Terwijl James Ibai met alle zorg omringt, kan Amaia weer snel haar werk oppakken. Dat is hard nodig want er lopen twee belangrijke zaken.
Ten eerste worden er twee vrouwen omgebracht waarna de ene moordenaar zichzelf de keel doorsnijdt en de andere zich verhangt. Tot verbazing van de rechercheurs missen de beide vrouwelijke slachtoffers een onderarm. Die lijken te zijn afgezaagd. Wanneer deze lichaamsdelen worden gevonden treft men aan de stomp de afdrukken van een menselijk gebit. Heeft de moordenaar er aan zitten kluiven of is er sprake van een medeplichtige?
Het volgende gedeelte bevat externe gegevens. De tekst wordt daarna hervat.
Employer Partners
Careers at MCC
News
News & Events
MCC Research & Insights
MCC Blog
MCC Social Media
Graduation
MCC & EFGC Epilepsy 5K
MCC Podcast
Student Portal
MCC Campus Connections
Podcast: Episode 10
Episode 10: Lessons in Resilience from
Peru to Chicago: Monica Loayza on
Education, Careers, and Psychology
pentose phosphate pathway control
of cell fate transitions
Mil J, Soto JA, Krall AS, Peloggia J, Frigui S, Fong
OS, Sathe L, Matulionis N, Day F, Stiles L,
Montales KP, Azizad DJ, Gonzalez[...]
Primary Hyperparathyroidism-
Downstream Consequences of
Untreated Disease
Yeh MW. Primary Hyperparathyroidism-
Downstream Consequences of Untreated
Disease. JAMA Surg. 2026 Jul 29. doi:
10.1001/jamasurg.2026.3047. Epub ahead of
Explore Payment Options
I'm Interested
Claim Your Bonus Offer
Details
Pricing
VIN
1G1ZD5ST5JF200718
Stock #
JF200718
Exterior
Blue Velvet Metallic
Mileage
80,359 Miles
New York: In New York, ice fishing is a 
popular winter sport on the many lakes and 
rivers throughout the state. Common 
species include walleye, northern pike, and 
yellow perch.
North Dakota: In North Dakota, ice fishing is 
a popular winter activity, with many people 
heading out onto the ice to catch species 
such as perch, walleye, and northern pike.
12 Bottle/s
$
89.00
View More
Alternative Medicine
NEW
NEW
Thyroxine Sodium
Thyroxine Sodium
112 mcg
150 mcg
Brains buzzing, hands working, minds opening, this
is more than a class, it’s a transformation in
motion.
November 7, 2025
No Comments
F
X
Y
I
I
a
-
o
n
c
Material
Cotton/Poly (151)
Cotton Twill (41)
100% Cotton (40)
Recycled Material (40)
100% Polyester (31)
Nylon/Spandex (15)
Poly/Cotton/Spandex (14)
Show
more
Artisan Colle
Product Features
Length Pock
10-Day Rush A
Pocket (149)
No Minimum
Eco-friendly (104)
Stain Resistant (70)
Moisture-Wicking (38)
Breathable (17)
Op de plaats waar de mannen zichzelf van het leven hebben beroofd vindt men als afscheidsbrief alleen het woord Tarttalo. Dit is een mythische figuur die volgens de overlevering mensen eet en hun botten graag demonstratief uitstalt om afgrijzen op te wekken. Wanneer in een grot nog eens twaalf andere mensenarmen worden ontdekt, heeft het team van Amaia daar de handen vol aan.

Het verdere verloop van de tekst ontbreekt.